Rolling window statistics for numpy arrays. No pandas needed.
Project description
rollit
Rolling window statistics for numpy arrays. No pandas needed.
rollit is a lightweight Python library for calculating fast rolling-window statistics (like moving averages, standard deviations, and sums) on NumPy arrays. Instead of writing slow Python loops or importing a heavy 35 MB library like pandas, it uses memory-efficient NumPy stride tricks to calculate moving windows instantly with zero extra dependencies.
The Problem
When working with raw numpy arrays (such as sensor data, stock prices, fitness metrics, or machine learning features), developers constantly need rolling window statistics. Since NumPy has no built-in function for this, developers typically resort to writing slow Python for-loops, converting arrays to pandas DataFrames (adding a 35 MB dependency), or copying complex stride_tricks snippets from the web.
Why not just write raw stride tricks?
While NumPy's as_strided is powerful, using it directly has significant drawbacks:
- Danger of Segfaults: A small mistake in calculating strides can point to invalid memory, causing segmentation faults and crashing the Python interpreter.

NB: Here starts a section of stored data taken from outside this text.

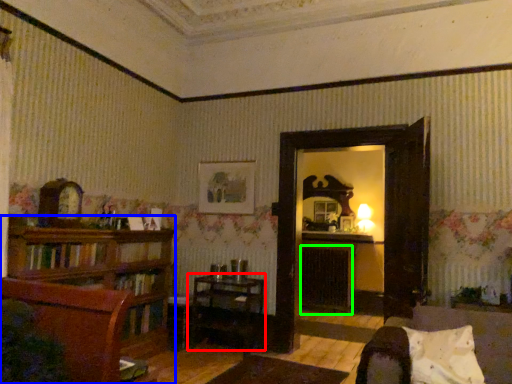 Question: Which object is positioned farthest from table (highlighted by a red box)? Select from shelf (highlighted by a blue box) and fireplace (highlighted by a green box).

Choices:
 (A) shelf
 (B) fireplace

Answer: (B) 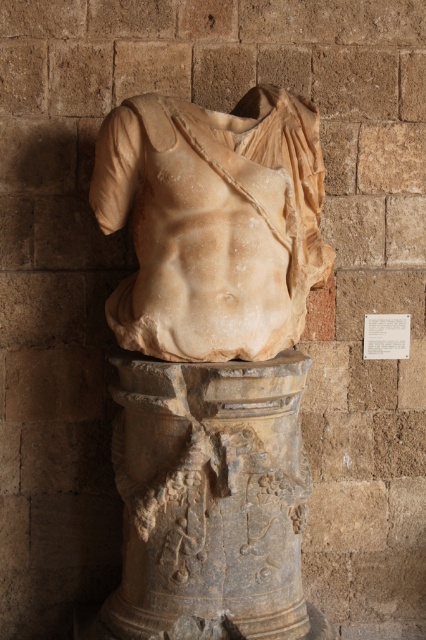 Question: Estimate the real-world distances between objects in this image. Which object is closer to the gray stone pedestal at center?

Choices:
 (A) marble statue torso at center
 (B) marble statue at center

Answer: (B)

Question: Which point appears farthest from the camera in this image?

Choices:
 (A) (181, 336)
 (B) (281, 552)

Answer: (B)

Question: Is marble statue torso at center wider than gray stone pedestal at center?

Choices:
 (A) yes
 (B) no

Answer: (A)

Question: Can you confirm if marble statue at center is smaller than gray stone pedestal at center?

Choices:
 (A) no
 (B) yes

Answer: (A)

Question: Is marble statue torso at center below gray stone pedestal at center?

Choices:
 (A) no
 (B) yes

Answer: (A)

Question: Which of the following is the farthest from the observer?

Choices:
 (A) (314, 243)
 (B) (190, 636)
 (C) (94, 168)

Answer: (C) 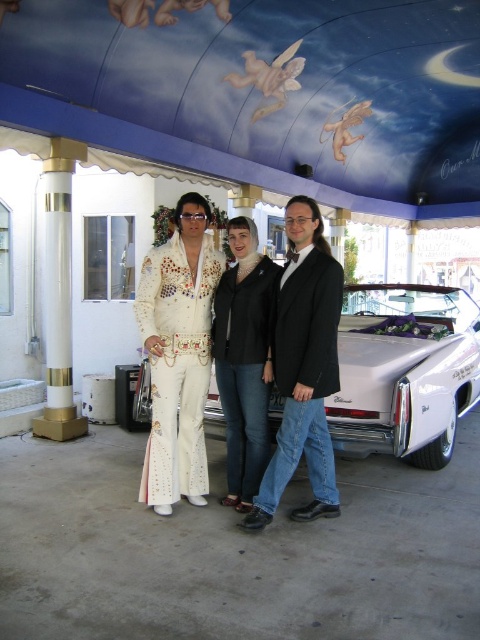 You are a photographer trying to adjust the lighting for a photo shoot. You notice the white satin dress at center and the white glossy column at left in the scene. Which object is shorter?

The white satin dress at center is shorter than the white glossy column at left according to the description.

rollithandles the memory layout safely and locks the returned views as read-only. - No Out-of-the-Box Math: Stride tricks only group your data into windows. You still have to write the reduction math for functions like standard deviation, z-scores, or normalization.
rollitprovides these pre-optimized. - No Input Validation: Passing invalid window sizes or bad dimensions raises cryptic errors or causes memory issues.
rollitvalidates all array parameters and raises clear Python exceptions. - No Support for Missing Data:
rollithas built-in support formin_periodsto handle and mask incomplete windows or missing data.
rollit solves this. Clean interface, fast execution, and zero dependencies beyond numpy.
Installation
pip install rollit
Quick Start
import numpy as np
import rollit
arr = np.array([1.0, 2.0, 3.0, 4.0, 5.0])
rollit.mean(arr, window=3) # array([2., 3., 4.])
rollit.sum(arr, window=3) # array([6., 9., 12.])
rollit.std(arr, window=3) # array([1., 1., 1.])
rollit.min(arr, window=3) # array([1., 2., 3.])
rollit.max(arr, window=3) # array([3., 4., 5.])
Before & After
Before (pandas: 35 MB dependency)
import numpy as np
import pandas as pd
arr = np.random.randn(1_000_000)
df = pd.DataFrame(arr)
rolling_mean = df.rolling(window=30).mean().values.flatten()[29:]
Before (manual loop: ~500 ms)
import numpy as np
arr = np.random.randn(1_000_000)
rolling_mean = []
for i in range(len(arr) - 29):
rolling_mean.append(np.mean(arr[i:i+30]))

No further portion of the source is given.